Bart De Wever, satrape et talon d’Achille de la N-VA


La nouvelle n’a pas fait la «une» de la Presse quotidienne: Bart De Wever a été réélu ce week-end président de la N-VA, avec un score de 98,6% des suffrages, propre à faire se retourner Staline dans sa tombe, et à faire pâlir d’envie Kim Jong-un, le leader nord-coréen.

Le bourgmestre d’Anvers et ministre-président flamand ne risquait rien dans l’aventure, puisqu’il était le seul candidat en lice: personne ne pouvait donc lui faire de l’ombre.

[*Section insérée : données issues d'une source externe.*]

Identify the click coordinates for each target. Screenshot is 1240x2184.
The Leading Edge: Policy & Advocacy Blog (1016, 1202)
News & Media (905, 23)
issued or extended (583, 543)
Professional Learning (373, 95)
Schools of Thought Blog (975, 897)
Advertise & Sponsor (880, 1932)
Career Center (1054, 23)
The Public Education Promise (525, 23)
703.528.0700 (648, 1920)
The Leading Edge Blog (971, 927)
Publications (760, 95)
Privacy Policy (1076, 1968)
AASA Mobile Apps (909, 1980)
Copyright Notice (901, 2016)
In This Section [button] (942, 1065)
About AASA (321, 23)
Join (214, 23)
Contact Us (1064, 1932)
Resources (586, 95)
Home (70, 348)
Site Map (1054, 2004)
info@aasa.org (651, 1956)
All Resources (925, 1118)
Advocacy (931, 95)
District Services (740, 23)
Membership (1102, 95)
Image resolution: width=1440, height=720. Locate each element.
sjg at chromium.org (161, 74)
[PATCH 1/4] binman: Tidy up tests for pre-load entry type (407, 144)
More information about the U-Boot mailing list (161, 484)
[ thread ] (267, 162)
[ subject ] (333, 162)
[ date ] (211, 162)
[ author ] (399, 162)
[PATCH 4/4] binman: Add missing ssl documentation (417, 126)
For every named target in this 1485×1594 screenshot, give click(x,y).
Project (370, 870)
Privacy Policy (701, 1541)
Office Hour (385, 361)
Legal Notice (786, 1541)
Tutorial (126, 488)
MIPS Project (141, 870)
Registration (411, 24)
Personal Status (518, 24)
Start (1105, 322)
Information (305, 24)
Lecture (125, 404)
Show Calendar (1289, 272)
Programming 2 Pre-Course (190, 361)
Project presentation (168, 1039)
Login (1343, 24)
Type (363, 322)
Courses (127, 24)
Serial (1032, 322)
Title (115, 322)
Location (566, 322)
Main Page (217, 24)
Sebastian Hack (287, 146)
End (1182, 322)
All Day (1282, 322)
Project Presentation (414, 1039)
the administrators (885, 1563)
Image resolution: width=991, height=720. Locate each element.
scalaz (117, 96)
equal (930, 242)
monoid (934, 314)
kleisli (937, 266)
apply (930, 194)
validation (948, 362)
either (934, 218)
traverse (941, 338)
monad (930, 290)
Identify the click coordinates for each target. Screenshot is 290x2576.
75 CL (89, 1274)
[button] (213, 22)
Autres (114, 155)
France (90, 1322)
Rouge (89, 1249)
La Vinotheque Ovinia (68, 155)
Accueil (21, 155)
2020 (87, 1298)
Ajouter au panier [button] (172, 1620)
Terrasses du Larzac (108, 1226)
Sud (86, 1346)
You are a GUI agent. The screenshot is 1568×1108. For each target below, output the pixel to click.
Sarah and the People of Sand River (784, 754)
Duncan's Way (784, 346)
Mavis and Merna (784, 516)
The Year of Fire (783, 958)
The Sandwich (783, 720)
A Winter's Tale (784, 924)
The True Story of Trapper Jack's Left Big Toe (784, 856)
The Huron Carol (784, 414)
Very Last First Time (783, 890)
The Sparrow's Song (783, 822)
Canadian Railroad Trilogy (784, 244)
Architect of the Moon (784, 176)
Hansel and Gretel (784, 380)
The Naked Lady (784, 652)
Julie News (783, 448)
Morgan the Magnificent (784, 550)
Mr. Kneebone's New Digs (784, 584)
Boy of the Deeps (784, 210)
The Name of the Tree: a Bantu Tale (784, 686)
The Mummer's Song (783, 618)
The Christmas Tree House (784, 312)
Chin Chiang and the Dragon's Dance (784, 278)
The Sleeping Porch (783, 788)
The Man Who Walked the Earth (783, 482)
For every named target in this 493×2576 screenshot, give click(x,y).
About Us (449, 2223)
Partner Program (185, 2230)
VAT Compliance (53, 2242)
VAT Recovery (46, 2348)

Le seul obstacle qui aurait pu se mettre sur sa route était statutaire: les règles internes du parti nationaliste flamingant limitent en effet à deux le nombre de mandats présidentiels possibles. Sauf dérogation. Bart De Wever en a bénéficié pour la quatrième fois: aux commandes de sa formation depuis 2004, il y restera jusqu’en 2023… au moins. Car rien n’interdit de penser qu’alors, pour répondre aux vœux de ses affidés, le président de la N-VA ne se résignera pas à demander une dérogation supplémentaire, et repartir ainsi pour un, ou deux, ou trois, ou…. tours.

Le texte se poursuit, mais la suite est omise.